* WHAT YOU ARE ASKED TO DO *
Apart from the images, every record below must be given again without alteration.

* PROVIDED DATA *
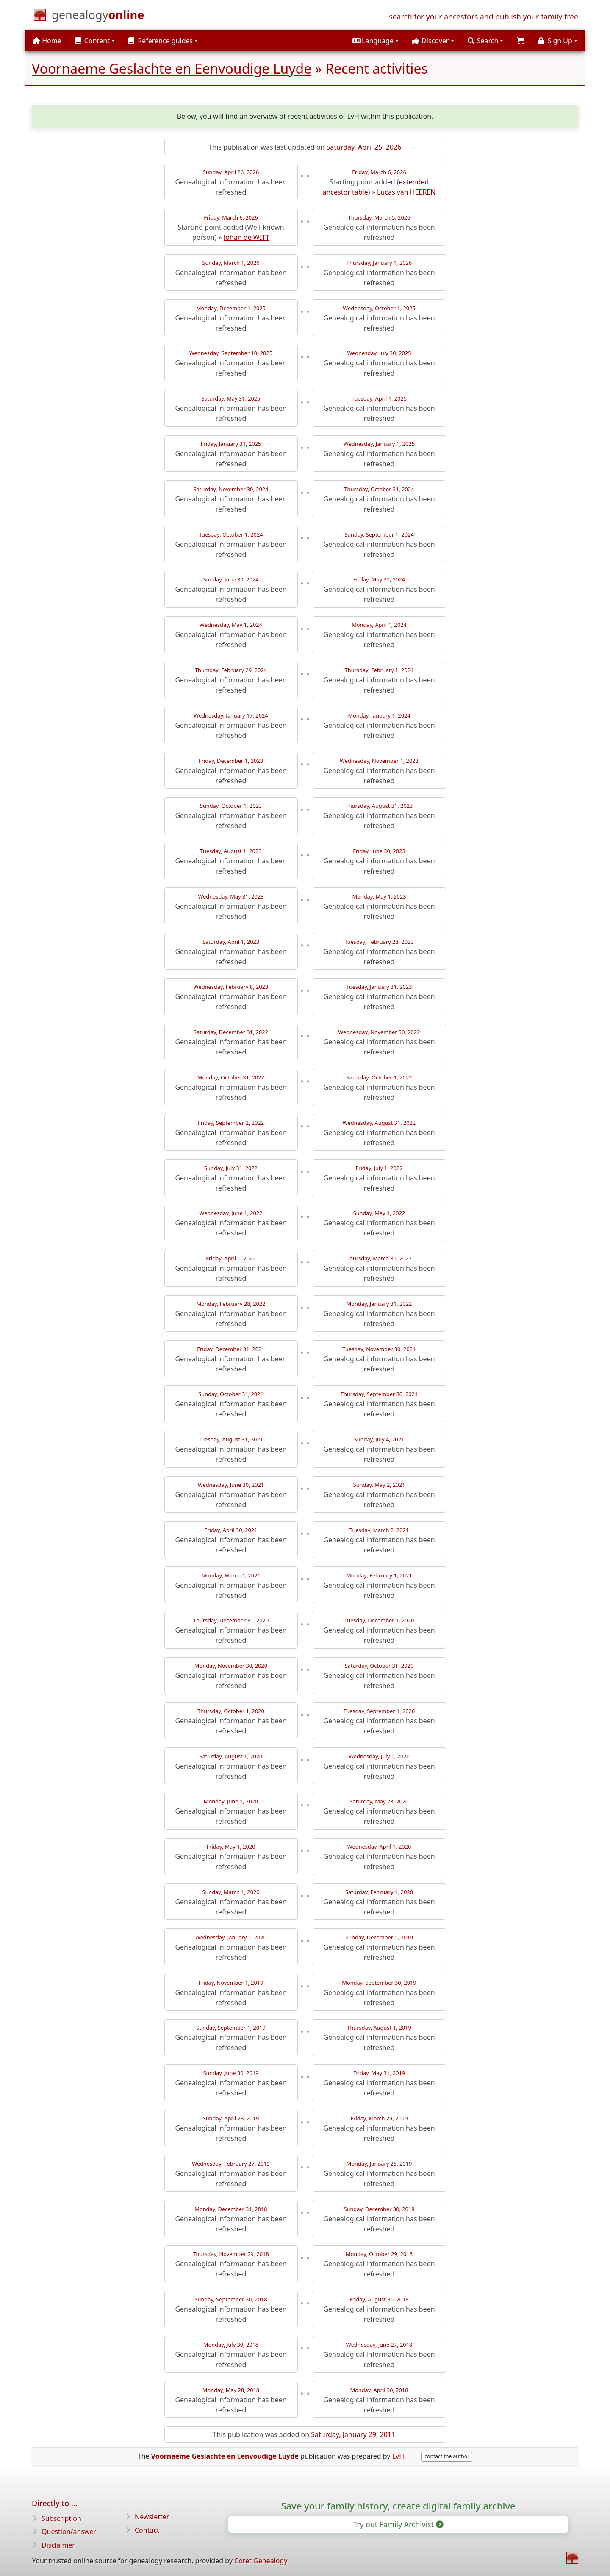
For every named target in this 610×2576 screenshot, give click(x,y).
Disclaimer (58, 2545)
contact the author (446, 2456)
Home (47, 40)
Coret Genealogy (260, 2560)
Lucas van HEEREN (406, 192)
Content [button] (92, 40)
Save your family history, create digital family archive (398, 2505)
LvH (398, 2456)
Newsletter (152, 2516)
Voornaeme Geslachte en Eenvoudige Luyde (171, 68)
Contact (147, 2530)
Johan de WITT (246, 237)
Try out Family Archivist (397, 2524)
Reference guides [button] (160, 40)
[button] (375, 41)
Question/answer (69, 2531)
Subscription (61, 2518)
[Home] (98, 16)
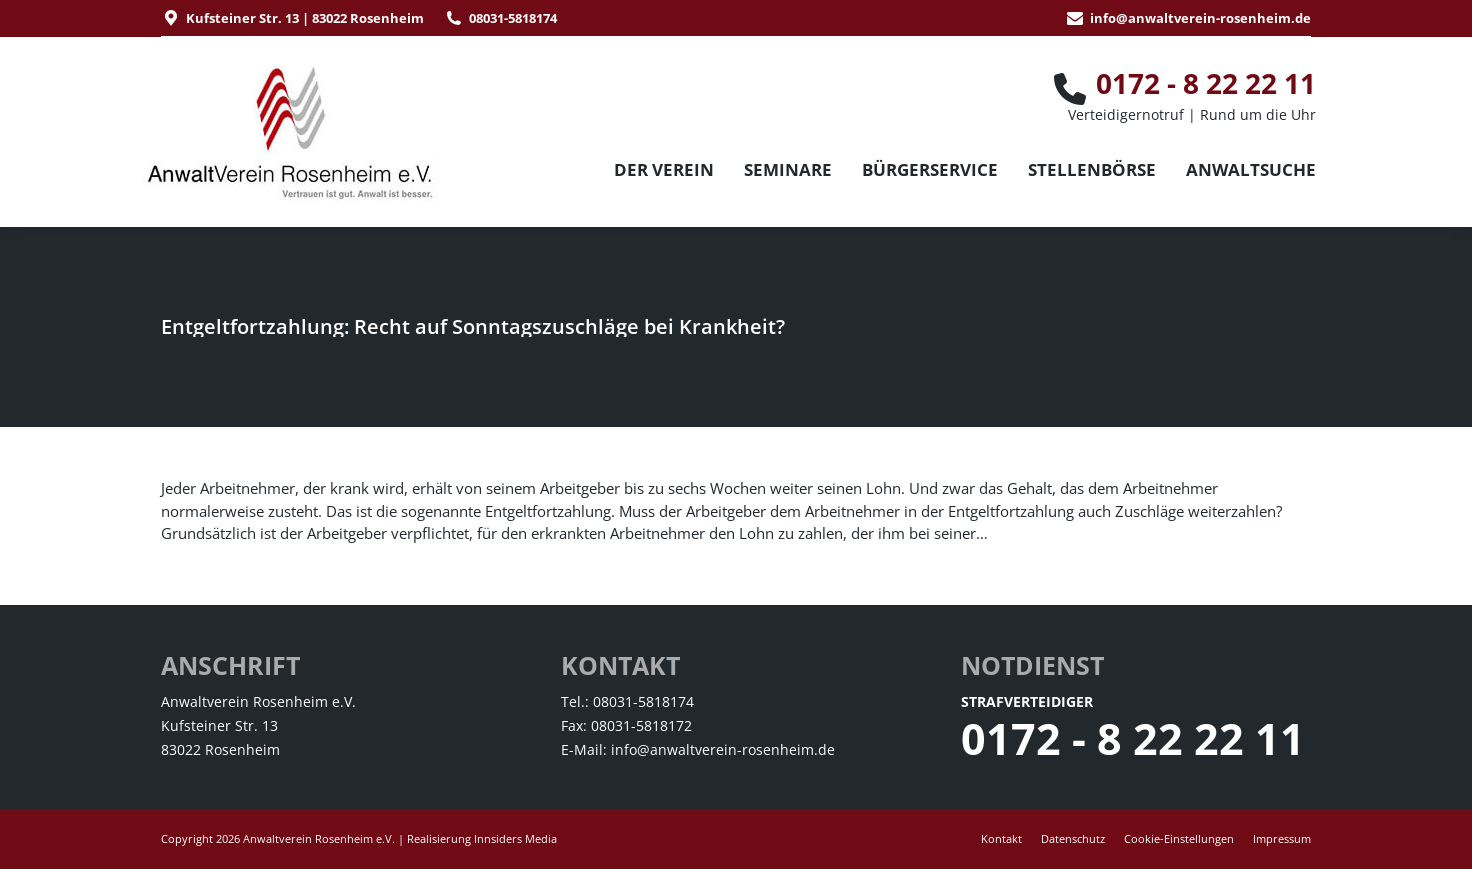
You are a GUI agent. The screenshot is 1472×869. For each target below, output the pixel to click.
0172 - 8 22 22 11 (1133, 738)
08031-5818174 (513, 18)
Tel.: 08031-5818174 (627, 701)
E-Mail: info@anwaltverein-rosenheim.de (698, 749)
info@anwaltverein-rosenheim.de (1200, 18)
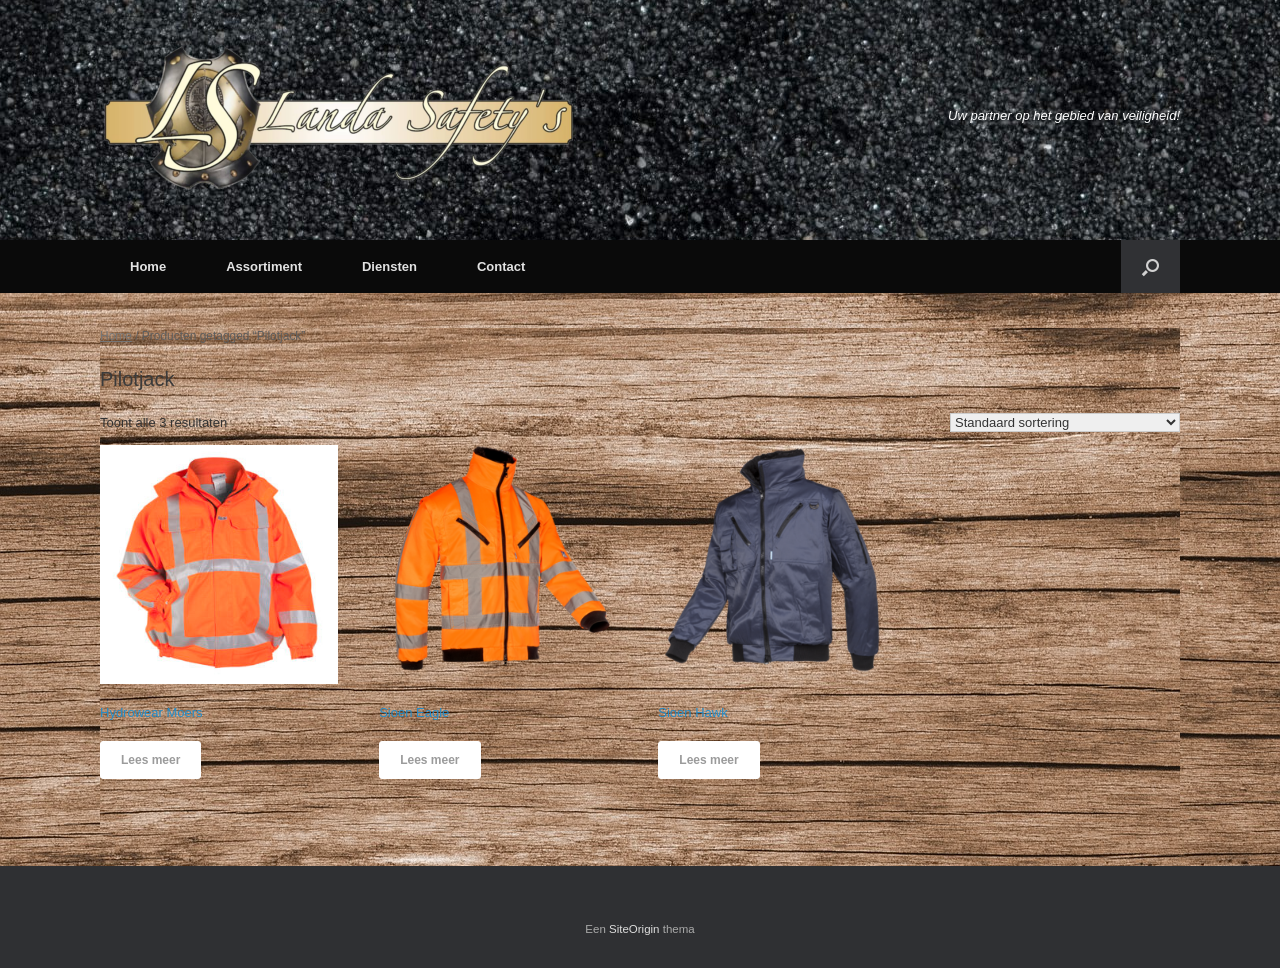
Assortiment (264, 266)
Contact (501, 266)
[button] (1150, 266)
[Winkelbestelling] (1065, 422)
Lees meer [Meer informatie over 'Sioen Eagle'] (429, 760)
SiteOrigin (634, 929)
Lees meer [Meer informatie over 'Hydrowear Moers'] (150, 760)
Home (148, 266)
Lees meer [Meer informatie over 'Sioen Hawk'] (708, 760)
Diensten (389, 266)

* RESPONSE *
For every named target in this 610×2576 screenshot, give click(x,y).
Disclaimer (58, 2545)
contact the author (446, 2456)
Home (47, 40)
Coret Genealogy (260, 2560)
Lucas van HEEREN (406, 192)
Content [button] (92, 40)
Save your family history, create digital family archive (398, 2505)
LvH (398, 2456)
Newsletter (152, 2516)
Voornaeme Geslachte en Eenvoudige Luyde (171, 68)
Contact (147, 2530)
Johan de WITT (246, 237)
Try out Family Archivist (397, 2524)
Reference guides [button] (160, 40)
[button] (375, 41)
Question/answer (69, 2531)
Subscription (61, 2518)
[Home] (98, 16)
You are a GUI agent. The screenshot is 1472×869. For each target below, output the pixel to click.
0172 - 8 22 22 11 (1133, 738)
08031-5818174 (513, 18)
Tel.: 08031-5818174 (627, 701)
E-Mail: info@anwaltverein-rosenheim.de (698, 749)
info@anwaltverein-rosenheim.de (1200, 18)
Assortiment (264, 266)
Contact (501, 266)
[button] (1150, 266)
[Winkelbestelling] (1065, 422)
Lees meer [Meer informatie over 'Sioen Eagle'] (429, 760)
SiteOrigin (634, 929)
Lees meer [Meer informatie over 'Hydrowear Moers'] (150, 760)
Home (148, 266)
Lees meer [Meer informatie over 'Sioen Hawk'] (708, 760)
Diensten (389, 266)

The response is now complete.